#### [Exercise goal]
A complete answer retypes each of the records below precisely and includes none of the pictures.

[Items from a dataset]
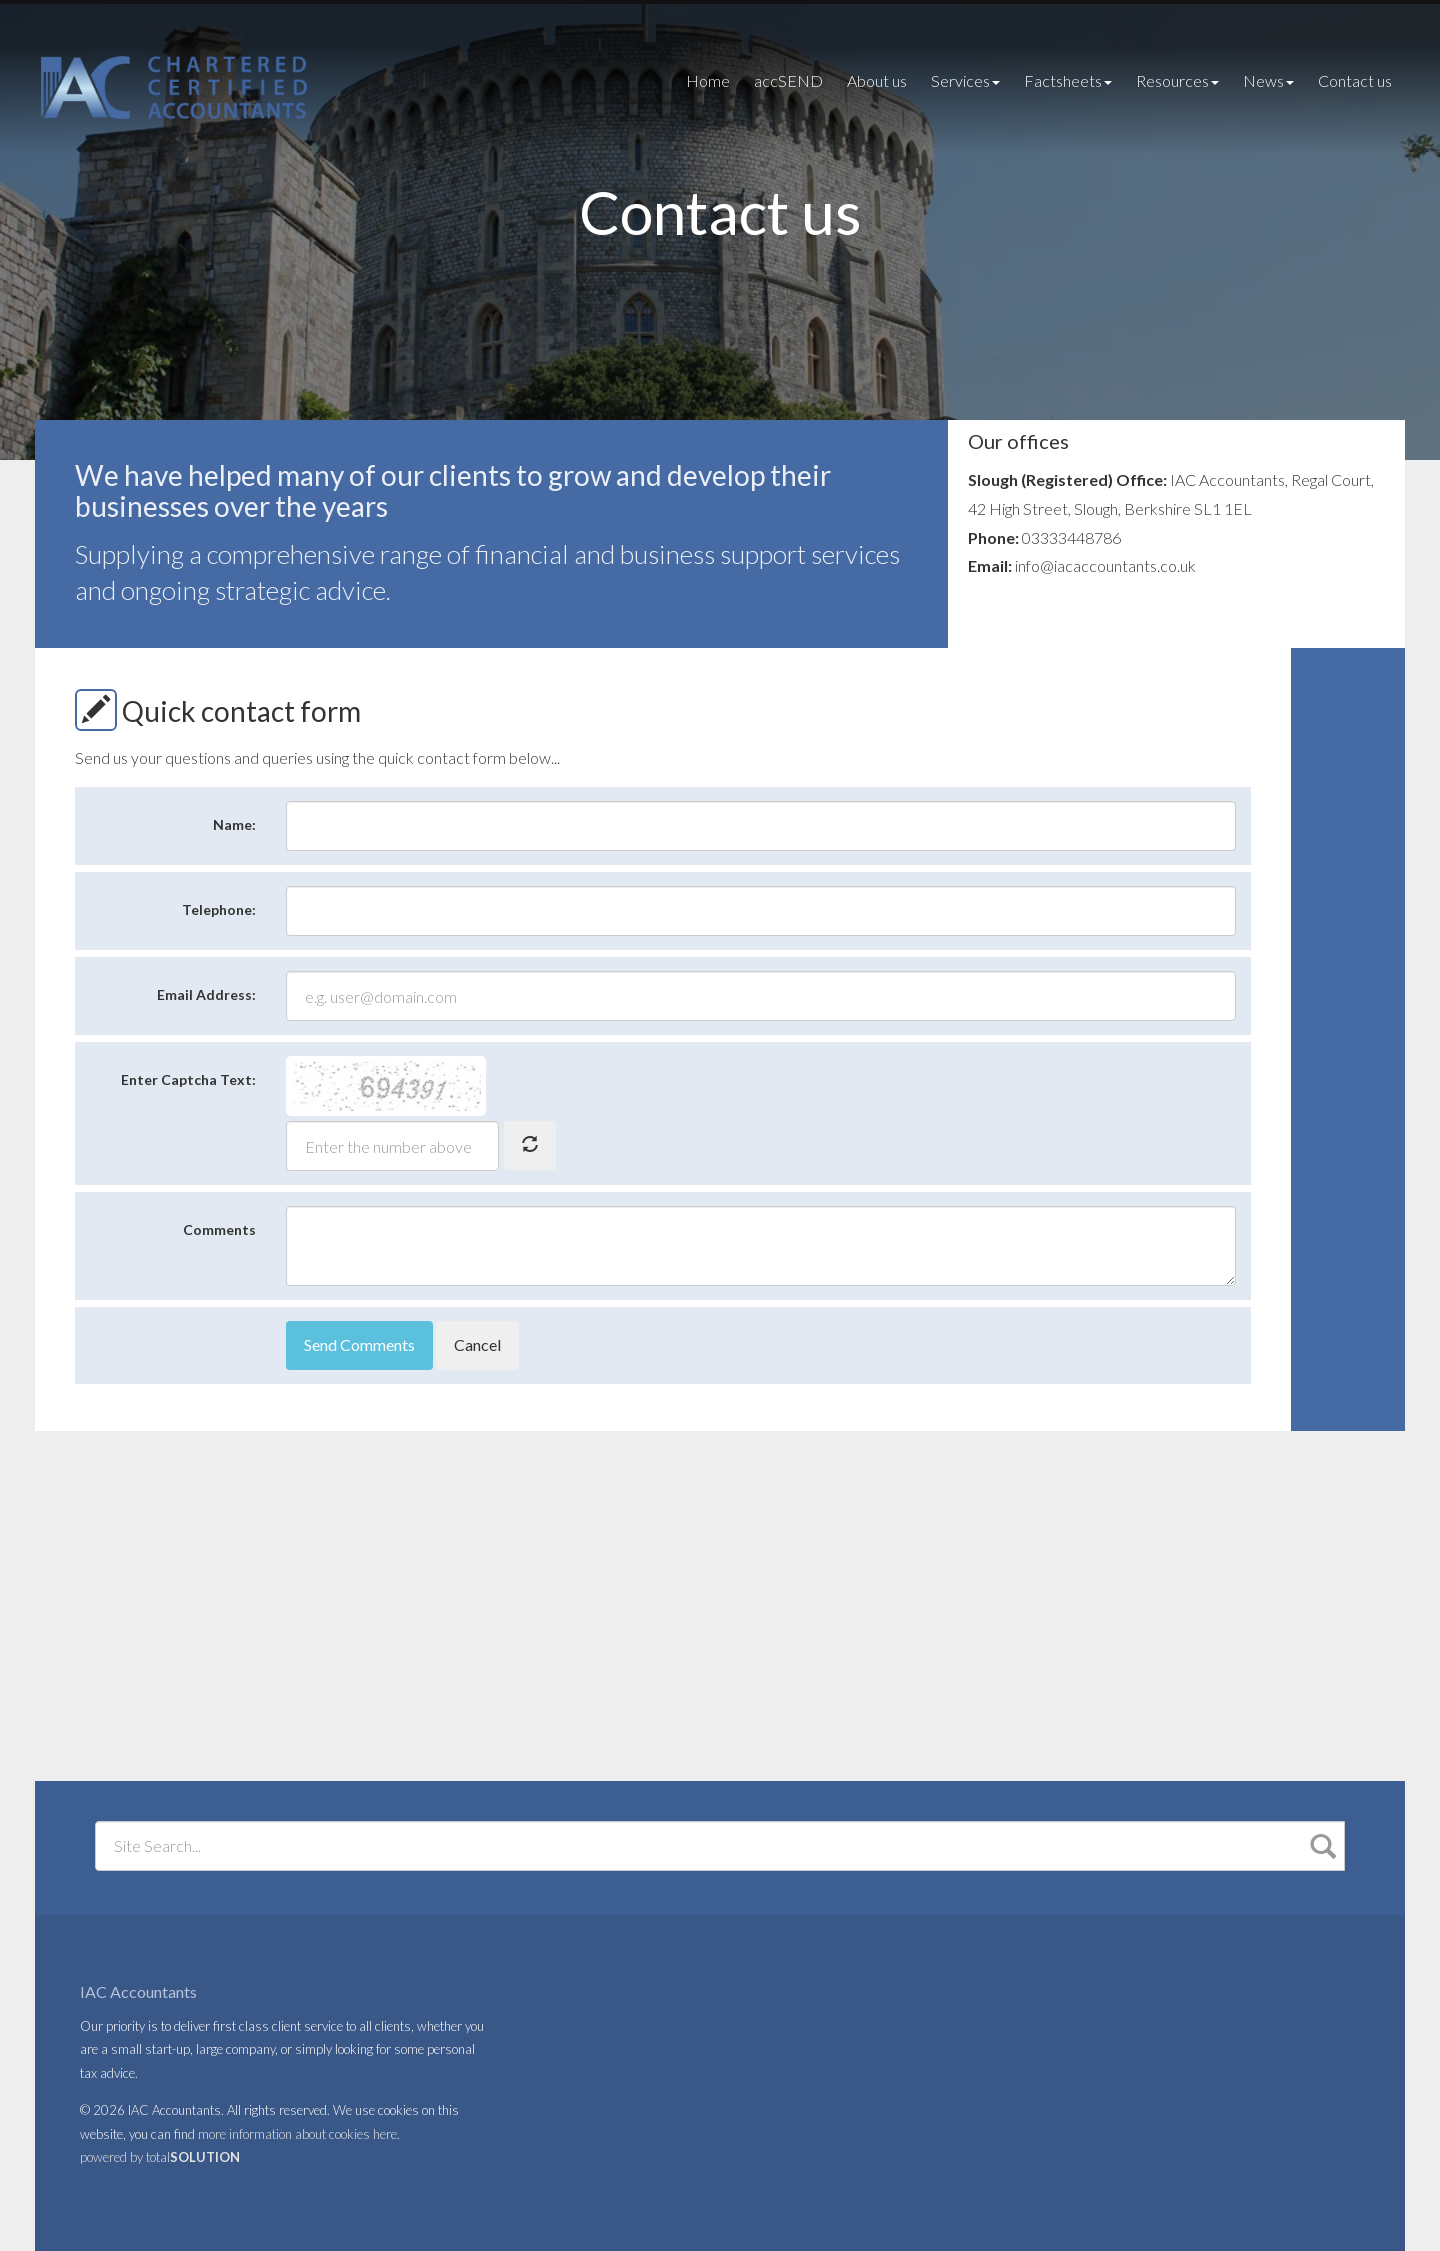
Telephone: (219, 909)
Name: (234, 824)
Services (965, 80)
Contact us (1355, 80)
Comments (219, 1229)
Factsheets (1068, 80)
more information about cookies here (297, 2134)
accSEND (788, 80)
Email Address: (206, 994)
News (1268, 80)
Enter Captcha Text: (188, 1079)
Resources (1177, 80)
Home (708, 80)
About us (877, 80)
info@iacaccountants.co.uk (1105, 565)
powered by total (160, 2157)
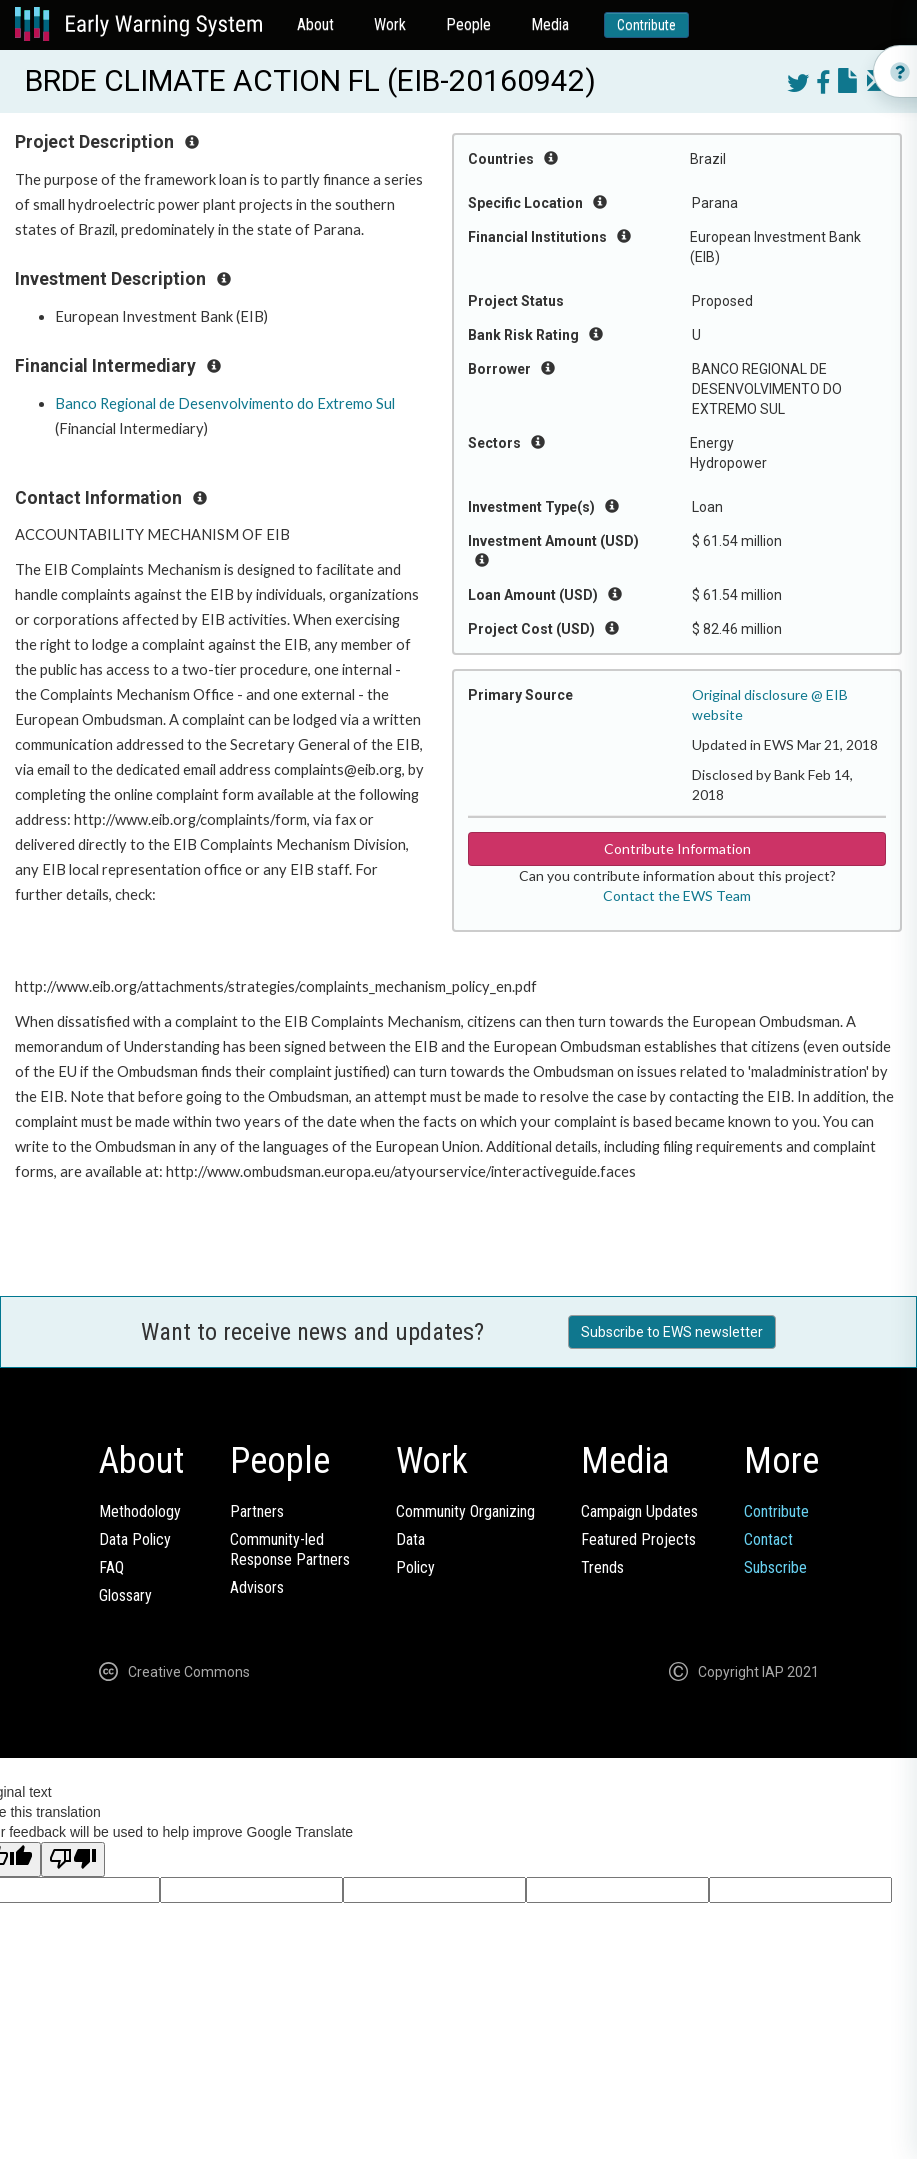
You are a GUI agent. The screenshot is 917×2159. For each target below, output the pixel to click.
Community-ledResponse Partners (290, 1549)
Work (390, 24)
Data (410, 1539)
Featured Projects (638, 1539)
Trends (602, 1567)
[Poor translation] (73, 1859)
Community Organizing (465, 1511)
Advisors (257, 1587)
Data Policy (135, 1539)
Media (550, 24)
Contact (768, 1539)
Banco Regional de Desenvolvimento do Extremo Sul (225, 403)
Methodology (140, 1511)
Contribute (646, 25)
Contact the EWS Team (677, 895)
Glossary (125, 1595)
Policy (415, 1567)
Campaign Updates (639, 1511)
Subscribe (775, 1567)
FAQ (111, 1567)
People (468, 24)
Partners (257, 1511)
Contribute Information (677, 848)
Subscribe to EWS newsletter (672, 1332)
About (315, 24)
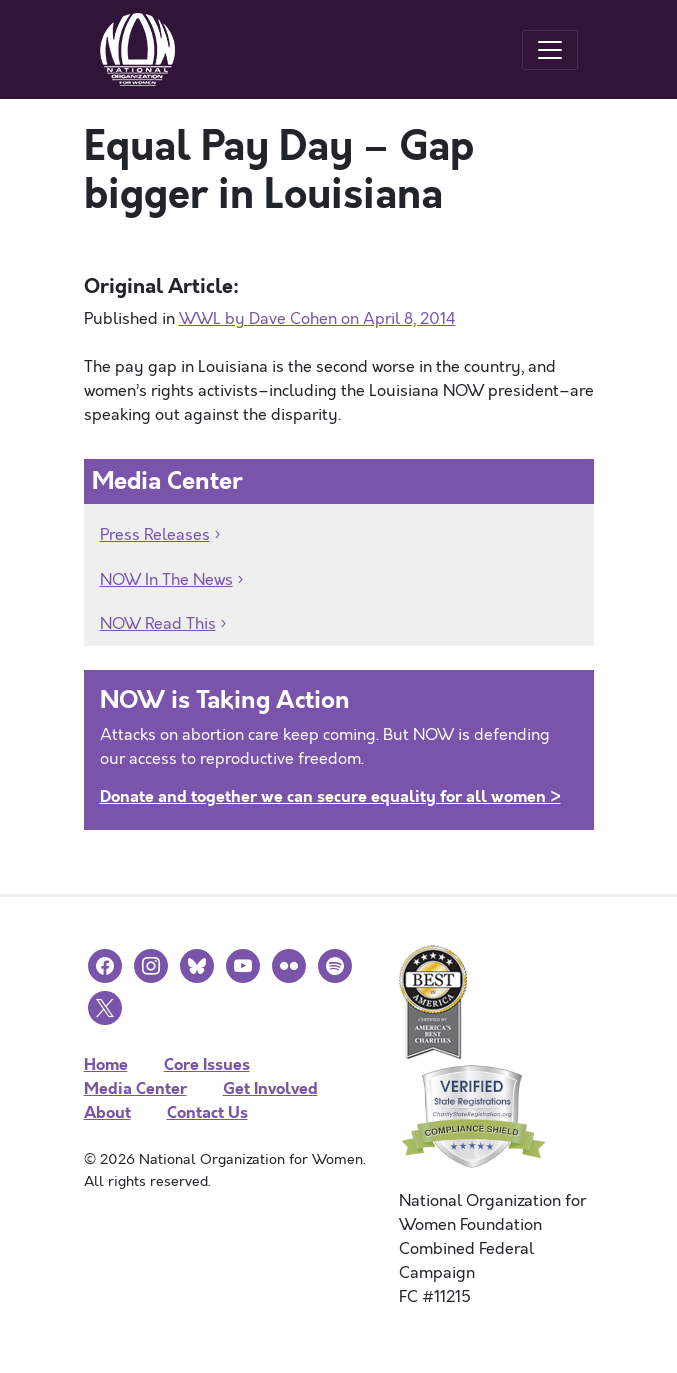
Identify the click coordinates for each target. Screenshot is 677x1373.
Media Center (135, 1088)
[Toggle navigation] (550, 50)
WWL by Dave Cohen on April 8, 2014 (317, 319)
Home (106, 1064)
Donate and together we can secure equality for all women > (330, 796)
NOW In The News (166, 580)
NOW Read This (158, 624)
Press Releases (155, 535)
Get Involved (270, 1088)
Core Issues (207, 1064)
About (107, 1112)
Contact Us (207, 1112)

#### [Exercise output]
Telephone: (219, 909)
Name: (234, 824)
Services (965, 80)
Contact us (1355, 80)
Comments (219, 1229)
Factsheets (1068, 80)
more information about cookies here (297, 2134)
accSEND (788, 80)
Email Address: (206, 994)
News (1268, 80)
Enter Captcha Text: (188, 1079)
Resources (1177, 80)
Home (708, 80)
About us (877, 80)
info@iacaccountants.co.uk (1105, 565)
powered by total (160, 2157)
You are a GUI agent. The screenshot is 917×2159. For each target below, output the pixel to click.
Community-ledResponse Partners (290, 1549)
Work (390, 24)
Data (410, 1539)
Featured Projects (638, 1539)
Trends (602, 1567)
[Poor translation] (73, 1859)
Community Organizing (465, 1511)
Advisors (257, 1587)
Data Policy (135, 1539)
Media (550, 24)
Contact (768, 1539)
Banco Regional de Desenvolvimento do Extremo Sul (225, 403)
Methodology (140, 1511)
Contribute (646, 25)
Contact the EWS Team (677, 895)
Glossary (125, 1595)
Policy (415, 1567)
Campaign Updates (639, 1511)
Subscribe (775, 1567)
FAQ (111, 1567)
People (468, 24)
Partners (257, 1511)
Contribute Information (677, 848)
Subscribe to EWS newsletter (672, 1332)
About (315, 24)
Identify the click coordinates for each target. Screenshot is 677x1373.
Media Center (135, 1088)
[Toggle navigation] (550, 50)
WWL by Dave Cohen on April 8, 2014 (317, 319)
Home (106, 1064)
Donate and together we can secure equality for all women > (330, 796)
NOW In The News (166, 580)
NOW Read This (158, 624)
Press Releases (155, 535)
Get Involved (270, 1088)
Core Issues (207, 1064)
About (107, 1112)
Contact Us (207, 1112)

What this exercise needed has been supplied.